Bir anda Diyanet’tin vermiş olduğu Fetva tüm diğer sorunların önüne geçerek gündemin bir numaralı tartışma konusu oldu. Tartışılmayacak gibi değil. İnternet üzerinden vatandaşlar her konuda, sorularını diyanete yöneltip, bu sorulara cevap bekliyorlar. O sorulardan biri de, “Bir babanın öz kızına duyduğu şehvet, karısıyla olan nikâhını düşür mü?” şeklinde.

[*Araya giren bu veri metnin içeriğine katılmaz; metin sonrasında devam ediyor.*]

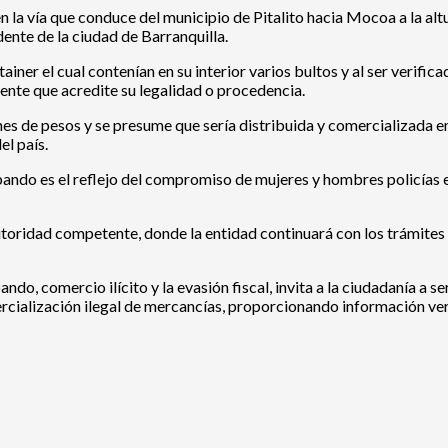
 la vía que conduce del municipio de Pitalito hacia Mocoa a la alt
ente de la ciudad de Barranquilla.
ainer el cual contenían en su interior varios bultos y al ser verific
nte que acredite su legalidad o procedencia.
ones de pesos y se presume que sería distribuida y comercializada
l país.
ando es el reflejo del compromiso de mujeres y hombres policías e
toridad competente, donde la entidad continuará con los trámites a
ndo, comercio ilícito y la evasión fiscal, invita a la ciudadanía a s
cialización ilegal de mercancías, proporcionando información vera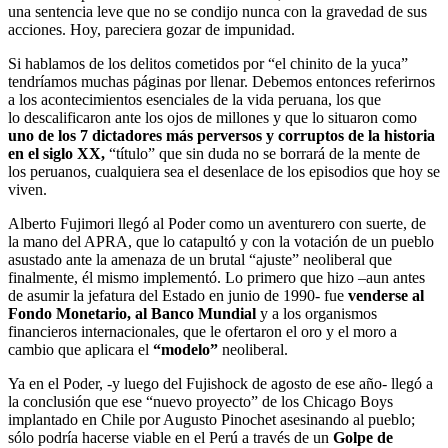
una sentencia leve que no se condijo nunca con la gravedad de sus
acciones. Hoy, pareciera gozar de impunidad.
Si hablamos de los delitos cometidos por “el chinito de la yuca”
tendríamos muchas páginas por llenar. Debemos entonces referirnos
a los acontecimientos esenciales de la vida peruana, los que
lo descalificaron ante los ojos de millones y que lo situaron como
uno de los 7 dictadores más perversos y corruptos de la historia
en el siglo XX,
“título” que sin duda no se borrará de la mente de
los peruanos, cualquiera sea el desenlace de los episodios que hoy se
viven.
Alberto Fujimori llegó al Poder como un aventurero con suerte, de
la mano del APRA, que lo catapultó y con la votación de un pueblo
asustado ante la amenaza de un brutal “ajuste” neoliberal que
finalmente, él mismo implementó. Lo primero que hizo –aun antes
de asumir la jefatura del Estado en junio de 1990- fue
venderse al
Fondo Monetario, al Banco Mundial
y a los organismos
financieros internacionales, que le ofertaron el oro y el moro a
cambio que aplicara el
“modelo”
neoliberal.
Ya en el Poder, -y luego del Fujishock de agosto de ese año- llegó a
la conclusión que ese “nuevo proyecto” de los Chicago Boys
implantado en Chile por Augusto Pinochet asesinando al pueblo;
sólo podría hacerse viable en el Perú a través de un
Golpe de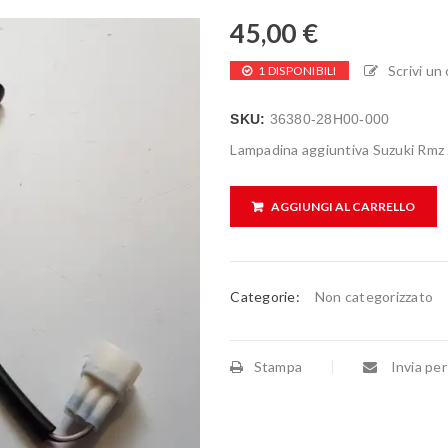
45,00
€
Scrivi u
1 DISPONIBILI
SKU:
36380-28H00-000
Lampadina aggiuntiva Suzuki Rmz 
AGGIUNGI AL CARRELLO
Categorie:
Non categorizzato
Stampa
Invia per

Sorunun yeteri kadar hastalıklı bir kafanın ürünü olduğu belli, ancak cevap ondan da kötü ve en az bir o kadar sapkın bir kafanın/kafaların ürünü.
Diyanetin çalışma ve sorulara cevap üretme yöntemi aslında, İslam aydınlarının temel bir kabulüne dayanıyor. Her hangi bir sorunun öncelikle cevabı Kuran’da aranır, onda yoksa Hadis kitapları indirilir, onlarda soruya cevap vermiyorsa, İslam dünyasının üzerinde hem fikir olduğu Fıkıh kitaplarına bakılır…

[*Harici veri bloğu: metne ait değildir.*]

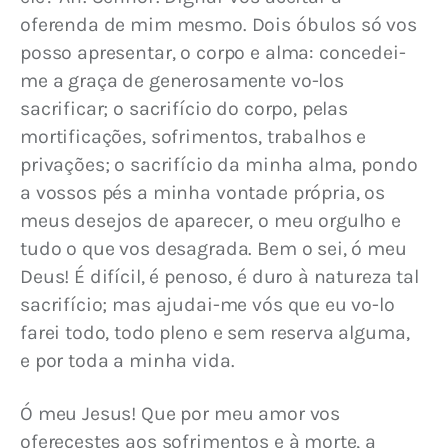
oferenda de mim mesmo. Dois óbulos só vos 
posso apresentar, o corpo e alma: concedei-
me a graça de generosamente vo-los 
sacrificar; o sacrifício do corpo, pelas 
mortificações, sofrimentos, trabalhos e 
privações; o sacrifício da minha alma, pondo 
a vossos pés a minha vontade própria, os 
meus desejos de aparecer, o meu orgulho e 
tudo o que vos desagrada. Bem o sei, ó meu 
Deus! É difícil, é penoso, é duro à natureza tal 
sacrifício; mas ajudai-me vós que eu vo-lo 
farei todo, todo pleno e sem reserva alguma, 
e por toda a minha vida.
Ó meu Jesus! Que por meu amor vos 
oferecestes aos sofrimentos e à morte, a 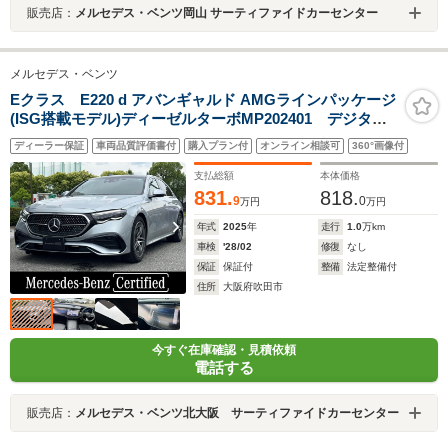
販売店：
メルセデス・ベンツ岡山 サーティファイドカーセンター
メルセデス・ベンツ
Eクラス E220 d アバンギャルド AMGラインパッケージ
(ISG搭載モデル)ディーゼルターボMP202401 デジタル
インテリアパッケージ レザーエクスクルーシブパッケー
ディーラー保証
車両品質評価書付
購入プラン付
オンライン相談可
360°画像付
ジ アドバンスドパッケージ パノラミックルーフパッケー
ジ AMGラインパッケージ ハイテックシルバー
支払総額
本体価格
831.
818.
9
0
万円
万円
年式
2025
年
走行
1.0
万km
車検
'28/02
修復
なし
保証
保証付
整備
法定整備付
住所
大阪府吹田市
今すぐ在庫確認・見積依頼
電話する
販売店：
メルセデス・ベンツ北大阪 サーティファイドカーセンター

Burada da aynı yöntem izlenmiş. Soruya oldukça kısa ama kapsamlı bir cevap verilmiş. Bazı mezheplerde, “babanın şehvetle kızını öpmesi ya da şehvetle ona sarılmasının nikâha bir etkisi yoktur”[1] deniş ve bizim aşağıya, dip nota aldığımız kaynağı vermiş. Onların hangi mezhepler olduğu belirtilmemiş.

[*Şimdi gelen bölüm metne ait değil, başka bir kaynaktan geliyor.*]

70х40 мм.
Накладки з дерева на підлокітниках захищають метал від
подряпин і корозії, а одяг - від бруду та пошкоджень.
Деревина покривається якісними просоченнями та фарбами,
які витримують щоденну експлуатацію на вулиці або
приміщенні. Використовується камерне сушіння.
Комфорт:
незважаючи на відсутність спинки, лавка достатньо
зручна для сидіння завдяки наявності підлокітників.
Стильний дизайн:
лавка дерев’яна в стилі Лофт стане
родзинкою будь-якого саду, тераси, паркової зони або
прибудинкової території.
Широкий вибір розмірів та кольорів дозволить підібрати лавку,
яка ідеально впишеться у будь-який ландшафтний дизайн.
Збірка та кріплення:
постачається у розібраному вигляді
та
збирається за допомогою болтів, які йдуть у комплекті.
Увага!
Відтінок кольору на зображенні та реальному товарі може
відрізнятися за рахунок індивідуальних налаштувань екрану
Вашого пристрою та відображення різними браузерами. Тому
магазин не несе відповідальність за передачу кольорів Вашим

Ancak Türkiye’de hâkim olan Hanefilik açısından durum biraz karışık. “Hanefilere göre ise; babanın, kızını şehvetle öpmesi, kızına şehvetle sarılması durumunda kızın annesi bu babaya haram olur” yani nikahı düşer diyen Diyanet uzunca bir açıklama yaparak, aslında sorunun o kadarda sorun olmadığını, bazı hallerle sınırlı olduğunu açıklıyor. Ten tene olması, ince elbiselerle sarılarak şehvet duyulması dışında, “Kalın elbiselerden tutarak ya da vücuduna bakıp düşünerek, şehvet duymak, bu tür bir haramlık oluşturmaz” dedikten sonar, “Ayrıca kızın, 9 yaşından büyük olması gerekir” diyerek çokta sorun olmadığını, nikâhın bozulmayacağını söylüyor.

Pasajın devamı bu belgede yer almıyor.